4.3. Analysis of Auxiliary Training Evaluation Results

The auxiliary teaching function is actually the concrete application of the evaluation method of a single movement. Users can select the corresponding actions through the drop-down list box for individual learning and click the detection button to start training. The computer will enable its own camera to capture the human body in real time and display it in the picture control. At the same time, the body posture information and joint angle data of each frame will be output in real time on the right side of the picture space. The eight edit boxes on the far right with read-only properties display the data of the current joint angle of the action in real time.

Taking the movement as the test target, the user makes the corresponding movement in front of the camera, and the system automatically identifies the joint angle data of the current posture and calculates the Euclidean distance from the selected standard movement. When the current distance value is less than one value, the training stops. The function of Euclidean theorem in auxiliary teaching is to set a Euclidean distance threshold. When the Euclidean distance between the trainer’s action and the joint angle vector of the standard action is less than a specific value, the training will be stopped in time, and the training results of the current action will be output. The training results include the detailed display between the eight joint angles. After stopping the exercise, the system quickly displays the joint angle data of the last frame and the standard movement in the list control in the lower right corner, so that the trainer can observe the difference between himself and the standard movement and make self-adjustment.

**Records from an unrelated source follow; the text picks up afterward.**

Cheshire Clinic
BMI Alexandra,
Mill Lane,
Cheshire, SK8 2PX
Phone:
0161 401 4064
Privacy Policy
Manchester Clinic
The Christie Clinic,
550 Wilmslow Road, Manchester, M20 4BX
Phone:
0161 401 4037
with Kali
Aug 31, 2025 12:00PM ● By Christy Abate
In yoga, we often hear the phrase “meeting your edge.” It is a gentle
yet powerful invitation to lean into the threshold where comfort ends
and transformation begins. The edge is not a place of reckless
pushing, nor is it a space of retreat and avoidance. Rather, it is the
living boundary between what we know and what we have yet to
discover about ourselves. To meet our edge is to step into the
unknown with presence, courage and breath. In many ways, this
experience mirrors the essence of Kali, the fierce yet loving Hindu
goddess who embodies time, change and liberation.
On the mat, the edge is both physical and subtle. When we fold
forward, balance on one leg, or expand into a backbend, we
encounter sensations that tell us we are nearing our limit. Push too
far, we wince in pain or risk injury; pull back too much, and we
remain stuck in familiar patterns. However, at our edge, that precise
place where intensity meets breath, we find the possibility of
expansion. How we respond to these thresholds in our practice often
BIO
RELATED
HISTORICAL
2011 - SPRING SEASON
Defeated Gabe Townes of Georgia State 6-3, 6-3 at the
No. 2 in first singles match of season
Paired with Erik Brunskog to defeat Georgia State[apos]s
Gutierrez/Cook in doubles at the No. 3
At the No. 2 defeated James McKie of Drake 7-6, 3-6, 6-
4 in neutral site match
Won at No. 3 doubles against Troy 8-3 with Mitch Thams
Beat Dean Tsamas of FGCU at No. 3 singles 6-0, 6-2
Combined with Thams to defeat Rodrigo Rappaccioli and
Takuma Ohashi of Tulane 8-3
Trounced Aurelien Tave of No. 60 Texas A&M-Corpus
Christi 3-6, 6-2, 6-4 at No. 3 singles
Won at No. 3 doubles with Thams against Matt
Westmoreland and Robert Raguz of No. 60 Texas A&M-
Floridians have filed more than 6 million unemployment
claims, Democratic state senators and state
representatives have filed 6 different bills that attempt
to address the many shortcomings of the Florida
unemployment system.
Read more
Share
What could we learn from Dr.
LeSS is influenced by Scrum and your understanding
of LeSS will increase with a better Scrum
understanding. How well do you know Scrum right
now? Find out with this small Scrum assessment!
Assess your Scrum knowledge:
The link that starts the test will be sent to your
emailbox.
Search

It can be seen from Table 1 that the Euclidean distance value of action 3 and action 6 is the smallest, which proves that the exercise is in compliance with the standard. At the same time, the Euclidean distance of action 1 and action 4 is larger, and the sports training decision-making department should focus on action 1, and action 4 conducts intensive training and correction.

In the actual video motion recording, the speed of the movement process of the demonstration personnel will not have any influence on the experimental results, because the system will pick out all the motion frames that meet the conditions and list the corresponding joint angle data. The user can select all the optimal actions, that is, the actions with the minimum distance value, as the basis of the whole set of actions. With the help of the motion assistant evaluation system based on human posture recognition developed in this paper, the included angle at the joint can be obtained, and the distance between movements can be calculated according to the Euclidean theorem. After the comparative analysis of the experiment, it has been proved that it can be applied to the auxiliary teaching and the auxiliary evaluation of sports. Through the comparison data of joint angle given by this system, athletes can find their own problems by checking the difference between their movements and standard movements and make improvements according to the problems. With more practice, they will get closer and closer to the standard movements.

5. Conclusion

In this article, we propose a motion assistance evaluation system based on human posture recognition based on deep learning algorithms. The system is mainly composed of three parts: standard motion database, auxiliary teaching, and overall evaluation. System users can customize the standard motion database to assist teaching. Some systems can compare the user’s actions with standard actions and visually display them to the trainer in the form of data. The overall evaluation system can identify and filter video files to provide an intelligent training platform for trainers. In addition, simulation experiments also prove the effectiveness of the algorithm in this paper.

Data Availability

The data used to support the findings of this study are included within the article.

Conflicts of Interest

All the authors do not have any possible conflicts of interest.